Defendant Sidney Powell has also filed for a speedy trail, with her attorneys saying in a filing Wednesday that Powell has "no substantive connection with any other defendant regarding the charges in the Indictment."
Earlier Thursday, Trump entered a not guilty plea in the case and waived his right to appear at his arraignment.
Fulton County Superior Court Judge Scott McAfee on Monday set the date of Sept. 6 for all 19 defendants to be arraigned on charges and enter their pleas in the case.
By late Friday, 11 other defendants in the case had also entered not guilty pleas in order to avoid appearing at their scheduled arraignment. Chesebro, Rudy Giuliani, Harrison Floyd, Michael Roman, Robert Cheeley, Scott Hall and Stephen Lee pleaded not guilty on Friday, after Powell, Jenna Ellis, Trevian Kutti and Ray Smith III entered not guilty pleas earlier in the week.

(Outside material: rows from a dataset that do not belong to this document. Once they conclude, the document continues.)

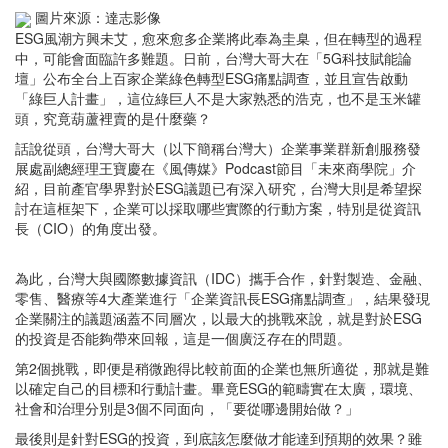
圖片來源：達志影像
ESG風潮方興未艾，愈來愈多企業將此奉為圭臬，但在轉型的過程
中，可能會面臨許多難題。日前，台灣大哥大在「5G科技賦能論
壇」公布全台上百家企業綠色轉型ESG痛點調查，並且宣告啟動
「綠巨人計畫」，這位綠巨人不是大家熟悉的浩克，也不是玉米罐
頭，究竟葫蘆裡賣的是什麼藥？
話說從頭，台灣大哥大（以下簡稱台灣大）企業事業群新創服務發
展處副總經理王寶慶在《風傳媒》Podcast節目「未來商學院」介
紹，目前產官學界對於ESG議題已有深入研究，台灣大則是希望探
討在這框架下，企業可以採取哪些實際的行動方案，特別是從資訊
長（CIO）的角度出發。
為此，台灣大與國際數據資訊（IDC）攜手合作，針對製造、金融、
零售、醫療等4大產業進行「企業資訊長ESG痛點調查」，結果發現
企業關注的議題涵蓋不同層次，以最大的挑戰來說，就是對於ESG
的投資是否能夠帶來回報，這是一個廣泛存在的問題。
第2個挑戰，即便是稍微跑得比較前面的企業也無所適從，那就是難
以確定自己的目標和行動計畫。畢竟ESG的範疇實在太廣，環境、
社會和治理分別是3個不同面向，「要從哪邊開始做？」
最後則是針對ESG的投資，到底該怎麼做才能達到預期的效果？雖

The former president and the other 18 defendants were charged earlier this month in a sweeping racketeering indictment for alleged efforts to overturn the results of the 2020 presidential election in the state of Georgia.
Trump has said his actions were not illegal and that the investigation is politically motivated.
In a related development Thursday, the Fulton County DA's office and former Trump Chief of Staff Mark Meadows both responded to a federal judge's request for more briefings regarding Meadows' effort to remove his case from state court into federal court.
After presiding over a hearing on the matter earlier this week, U.S. District Judge Steve Jones had asked each party to answer whether or not Meadows would qualify for removal to federal court if only some of his acts alleged in the indictment were carried out under the color of his office.
The DA's office, in its response Thursday, said that "the answer to this question is no," arguing that Meadows is not being prosecuted for his individual acts, but rather because he allegedly "knowingly and willfully entered into an agreement to violate Georgia's RICO [racketeering] law."
Meadows, on the other hand, in his new filing said "the answer is yes" to the judge's question, arguing that removal is required if "any part" of his duties relate to his office.
"If the court finds that any charged conduct relates to Mr. Meadow's official duties, that is the end of the inquiry," the filing states.